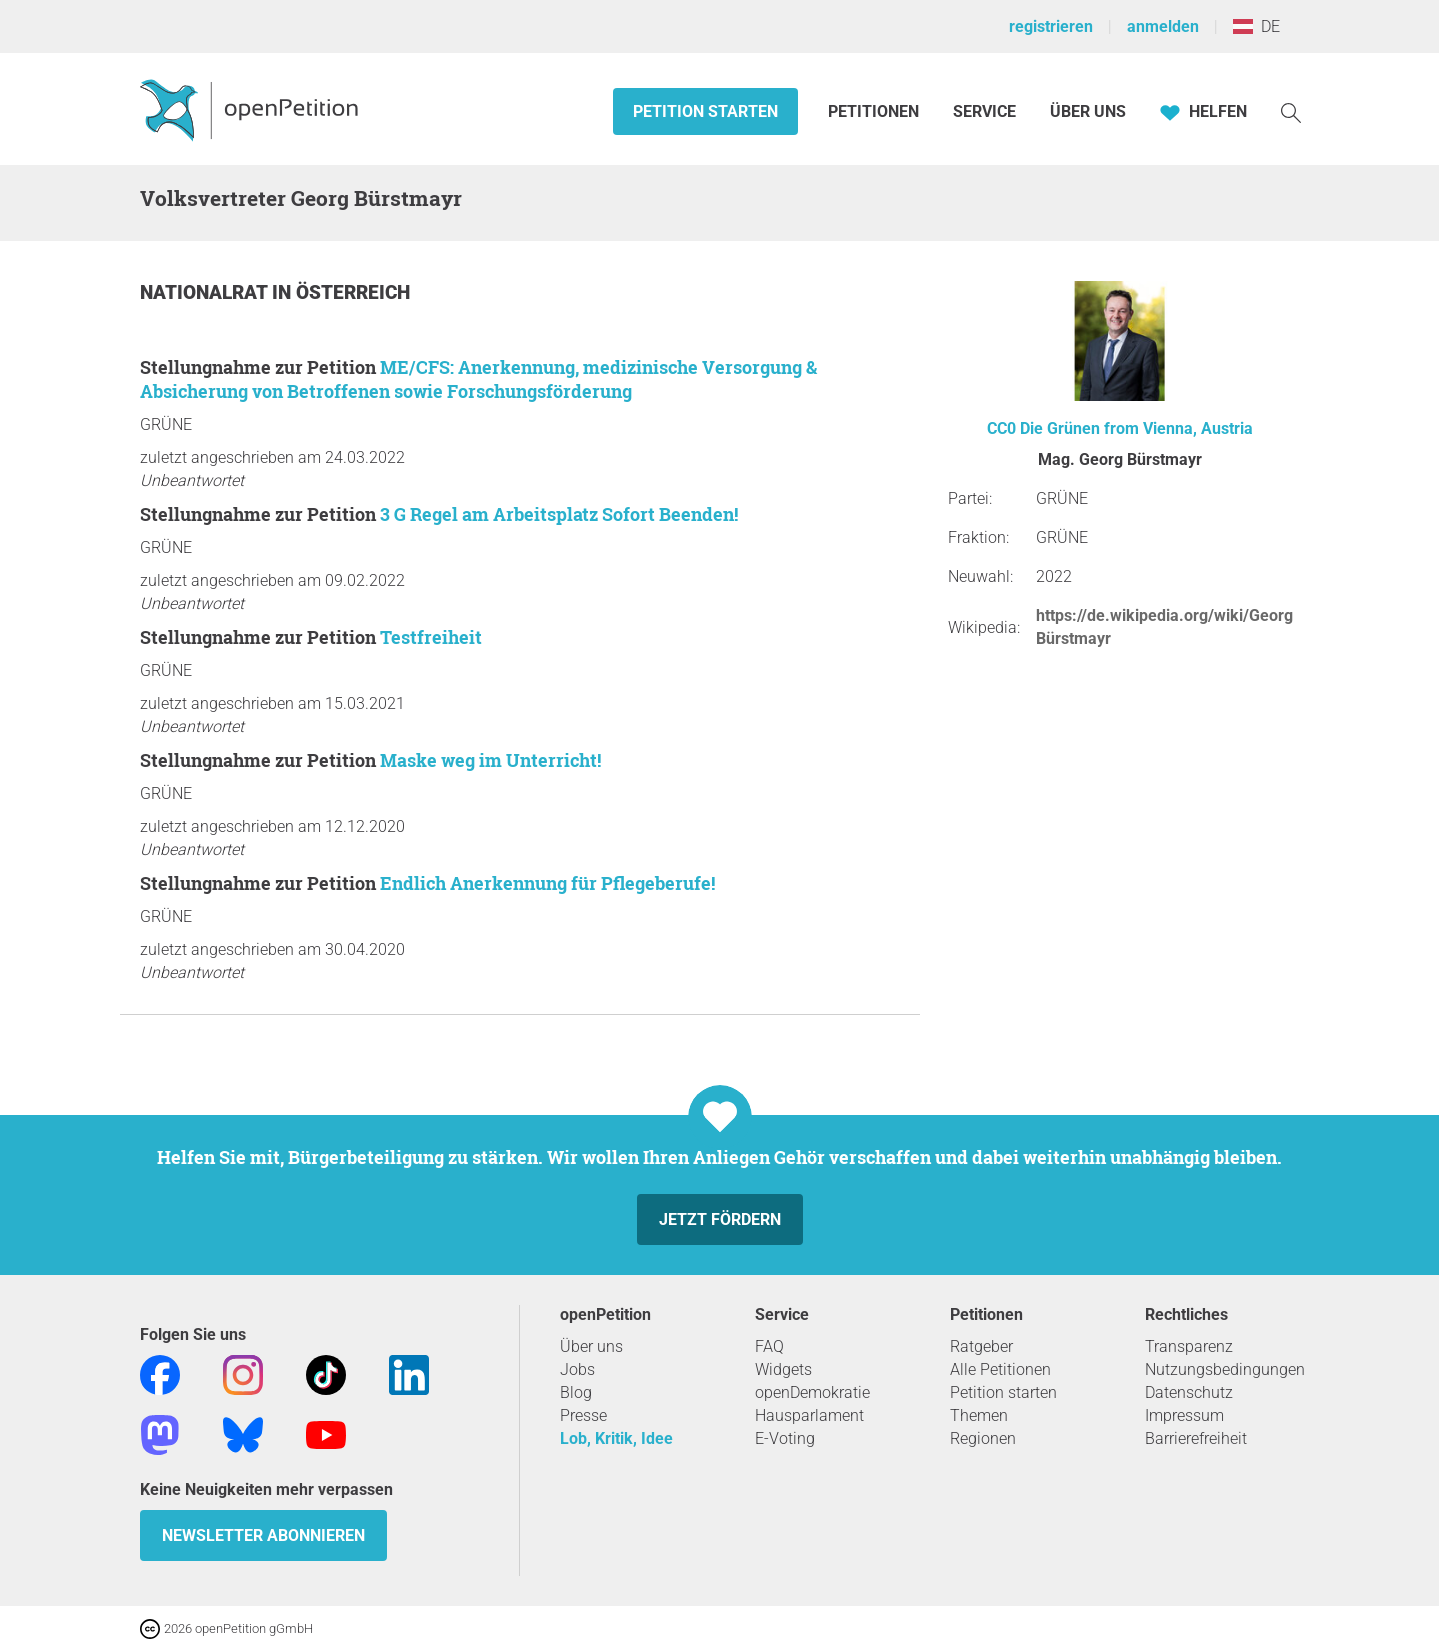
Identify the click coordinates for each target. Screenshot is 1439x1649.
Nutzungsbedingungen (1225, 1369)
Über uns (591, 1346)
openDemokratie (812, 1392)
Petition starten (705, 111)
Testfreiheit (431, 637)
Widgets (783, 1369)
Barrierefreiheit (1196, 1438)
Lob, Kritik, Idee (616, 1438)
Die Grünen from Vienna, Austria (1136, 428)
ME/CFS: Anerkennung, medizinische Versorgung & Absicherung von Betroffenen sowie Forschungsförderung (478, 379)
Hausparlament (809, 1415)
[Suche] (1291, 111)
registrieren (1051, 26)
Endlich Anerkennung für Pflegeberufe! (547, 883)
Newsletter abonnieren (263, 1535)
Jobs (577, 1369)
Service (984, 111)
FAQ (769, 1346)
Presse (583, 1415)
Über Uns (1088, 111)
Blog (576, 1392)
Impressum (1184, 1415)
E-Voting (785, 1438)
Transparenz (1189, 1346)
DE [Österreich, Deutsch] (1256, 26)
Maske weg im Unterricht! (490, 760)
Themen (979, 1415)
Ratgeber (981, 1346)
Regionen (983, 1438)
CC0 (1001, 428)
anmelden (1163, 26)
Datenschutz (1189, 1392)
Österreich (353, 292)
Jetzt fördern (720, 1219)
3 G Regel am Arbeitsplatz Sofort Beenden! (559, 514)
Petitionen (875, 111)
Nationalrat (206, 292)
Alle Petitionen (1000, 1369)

--

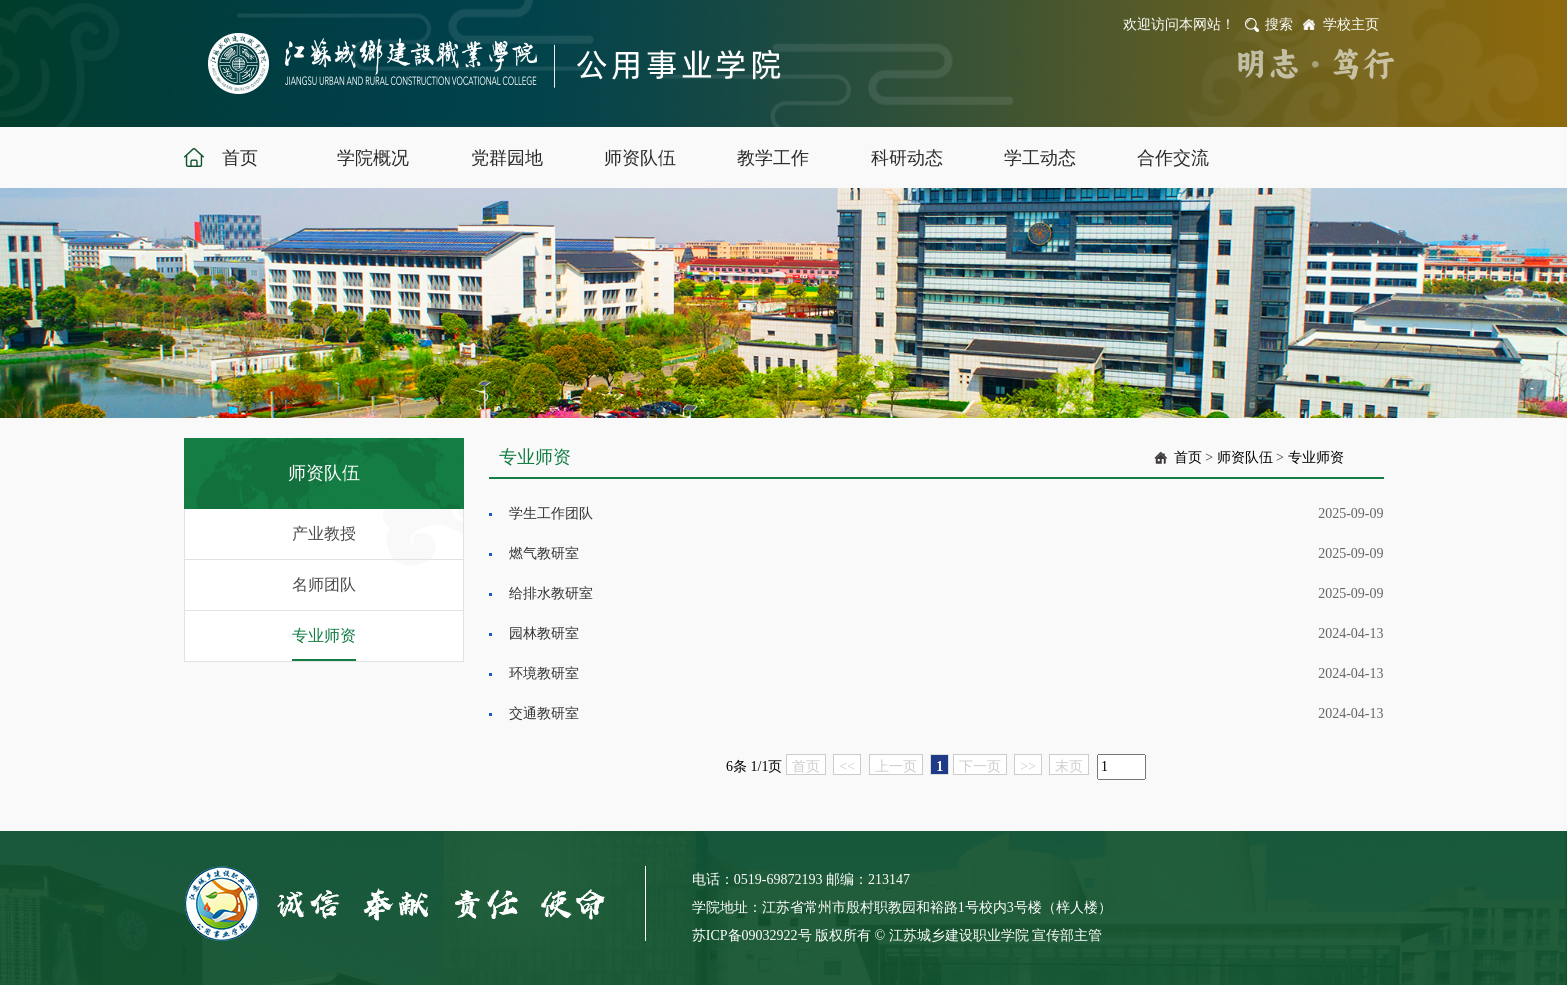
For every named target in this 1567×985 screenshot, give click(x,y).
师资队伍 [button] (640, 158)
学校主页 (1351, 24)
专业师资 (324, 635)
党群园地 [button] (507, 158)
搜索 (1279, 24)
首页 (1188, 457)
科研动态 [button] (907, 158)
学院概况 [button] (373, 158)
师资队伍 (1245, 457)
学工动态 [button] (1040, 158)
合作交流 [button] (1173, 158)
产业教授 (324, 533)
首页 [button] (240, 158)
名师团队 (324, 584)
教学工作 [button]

==

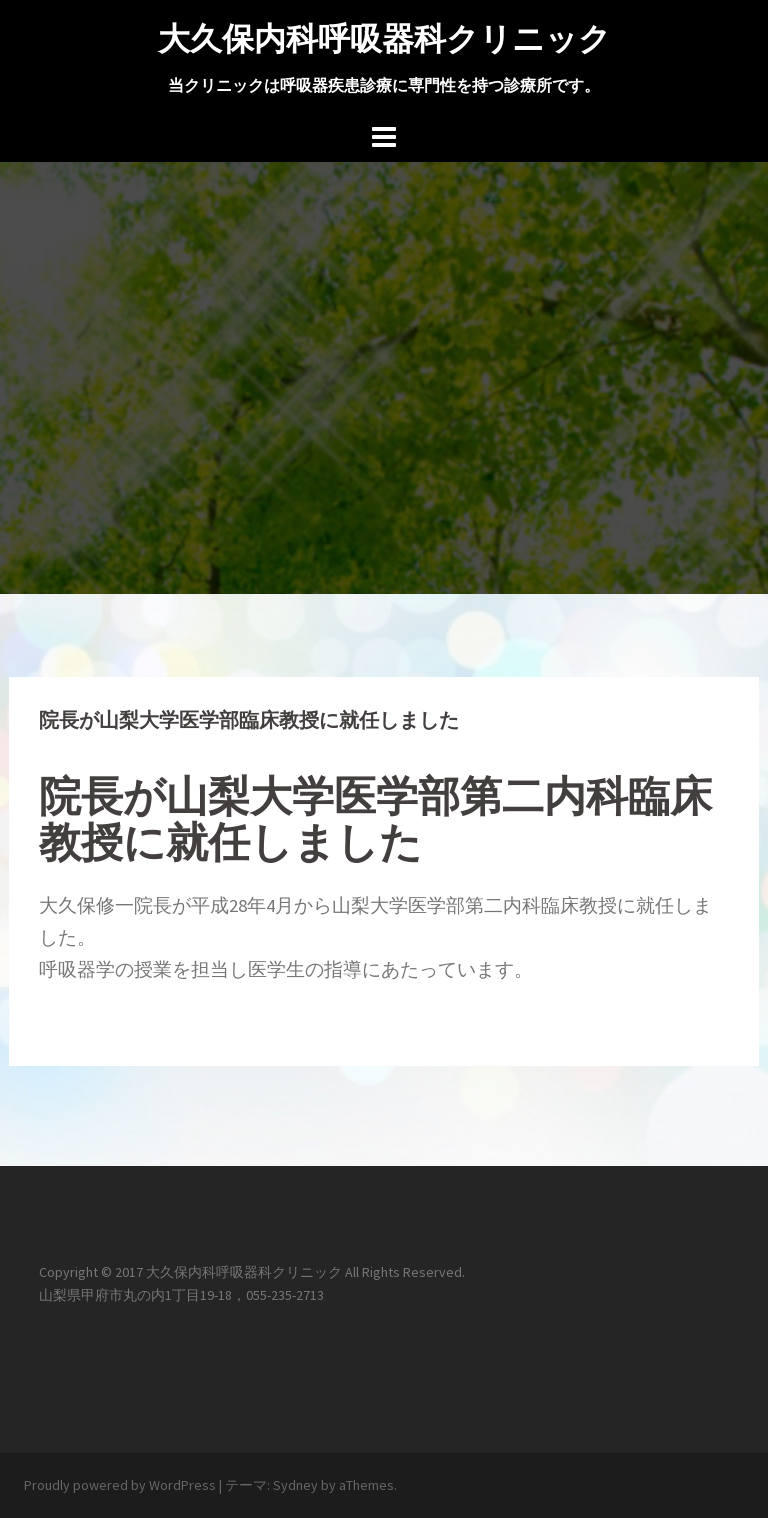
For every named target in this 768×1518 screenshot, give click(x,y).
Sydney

> Exercise directions
From the records above, copy every line that includes the word "give".

> Written solution
For every named target in this 1567×985 screenshot, give click(x,y).
For every named target in this 768×1518 screenshot, give click(x,y).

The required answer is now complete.